Idée proposée il y a 2500 ans déjà par Sun Tzu dans son traité « L’Art de la Guerre« .

Le stratège chinois suggère d’être invisible et inaudible pour, je cite, « maîtriser le destin de tes adversaires« . Parce que l’art de la guerre, écrit-il, « c’est de soumettre l’ennemi sans combattre« .

JINGLE

Le Deftech Podcast fait partie du programme de prospective technologique d’armasuisse Science et Technologie.

Je suis Quentin Ladetto, responsable de ce dispositif de recherche.

Notre mission est d’anticiper les avancées technologiques et leurs usages, au service des acteurs du Département fédéral suisse de la défense, de la protection de la population et des sports, mais également du public.

Dans cette première série de six épisodes, intitulée « La menace cognitive » j’ai demandé à Bruno Giussani, expert des impacts sociopolitiques des technologies numériques, de décrypter les défis de l’intégrité et de la sécurité cognitives. 

Avec l’aide d’experts – et aussi de quelques voix artificielles: à vous de deviner lesquelles! – Bruno nous guidera à travers une exploration des menaces qui pèsent sur nos esprits à l’heure des écrans omniprésents, de l’intelligence artificielle et des neurotechnologies. En discutant mécanismes, impacts individuels et collectifs, risques, et réponses possibles.

BRUNO GIUSSANI

L’après-midi du mercredi 18 septembre 2024, le Conseil National, une des deux Chambres du Parlement suisse, menait une discussion sur la mission de l’armée, quand la députée centriste Isabelle Chappuis prit la parole :

ISABELLE CHAPPUIS

Chères et chers collègues, imaginez un monde où vos pensées ne vous appartiennent plus vraiment.

BRUNO GIUSSANI

Si beaucoup de ces technologies promettent d’améliorer nos performances cognitives, elles configurent donc aussi la possibilité d’orienter notre façon de penser et de prendre des décisions, à une échelle en même temps spécifique – l’individu – et universelle – toute une société.
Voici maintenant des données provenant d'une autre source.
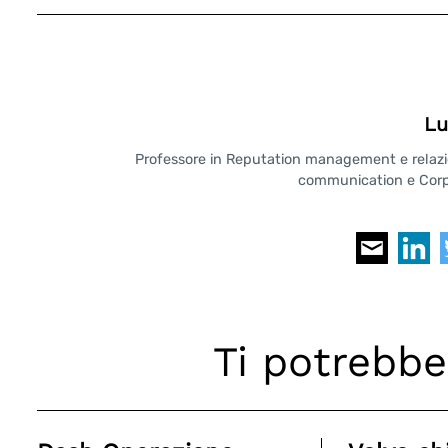
Lu
Professore in Reputation management e relazioni
communication e Corpo
Ti potrebbe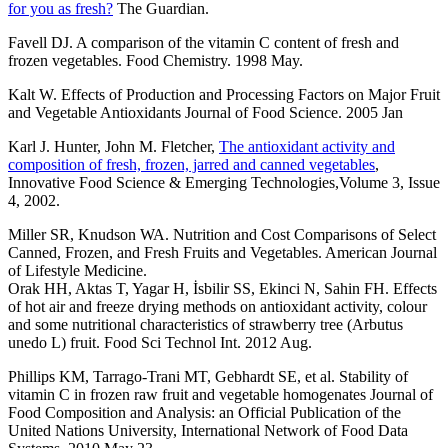
for you as fresh?
The Guardian.
Favell DJ. A comparison of the vitamin C content of fresh and
frozen vegetables. Food Chemistry. 1998 May.
Kalt W. Effects of Production and Processing Factors on Major Fruit
and Vegetable Antioxidants Journal of Food Science. 2005 Jan
Karl J. Hunter, John M. Fletcher,
The antioxidant activity and
composition of fresh, frozen, jarred and canned vegetables
,
Innovative Food Science & Emerging Technologies,Volume 3, Issue
4, 2002.
Miller SR, Knudson WA. Nutrition and Cost Comparisons of Select
Canned, Frozen, and Fresh Fruits and Vegetables. American Journal
of Lifestyle Medicine.
Orak HH, Aktas T, Yagar H, İsbilir SS, Ekinci N, Sahin FH. Effects
of hot air and freeze drying methods on antioxidant activity, colour
and some nutritional characteristics of strawberry tree (Arbutus
unedo L) fruit. Food Sci Technol Int. 2012 Aug.
Phillips KM, Tarrago-Trani MT, Gebhardt SE, et al. Stability of
vitamin C in frozen raw fruit and vegetable homogenates Journal of
Food Composition and Analysis: an Official Publication of the
United Nations University, International Network of Food Data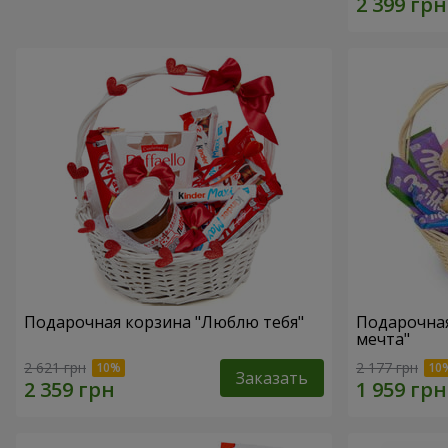
Подарочная корзина "Люблю тебя"
Подарочная
мечта"
2 621 грн
2 177 грн
Заказать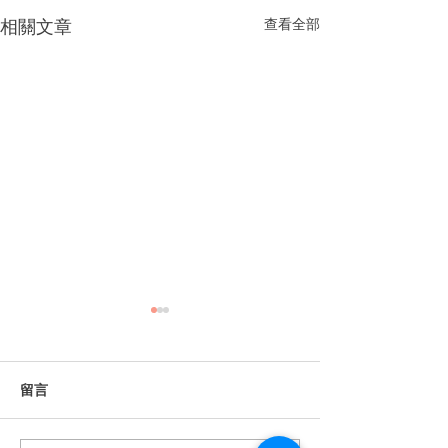
相關文章
查看全部
留言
Mais est-ce vraiment là une question de sécurité nationale, à confier à l’armée ?

ISABELLE CHAPPUIS

Oui.

La guerre cognitive contourne les règles classiques des conflits armés.

Elle peut être menée à moindre coût, en temps de paix, sans déclaration de guerre, ce qui rend sa détection et la défense très difficiles.

Elle n’est pas encore prise en considération par les doctrines militaires établies.

Il n’y a pas non plus de règles internationales, ni de limites temporelle ou géographique à un conflit cognitif.

BRUNO GIUSSANI

Cet après-midi là, la proposition d’Isabelle Chappuis a obtenu une majorité des voix du Conseil National.

Trois mois plus tard, l’autre Chambre du Parlement, le Conseil des Etats, s’est également prononcée en faveur. Depuis, le cognitif fait partie de la mission de défense de l’armée suisse.

Défense contre un type de guerre moins cher, furtif, qui ne provoque pas de dommages matériels, qui brouille la frontière entre paix et conflit, sans contraintes temporelle ou géographique, et qu’on peut nier avec plausibilité.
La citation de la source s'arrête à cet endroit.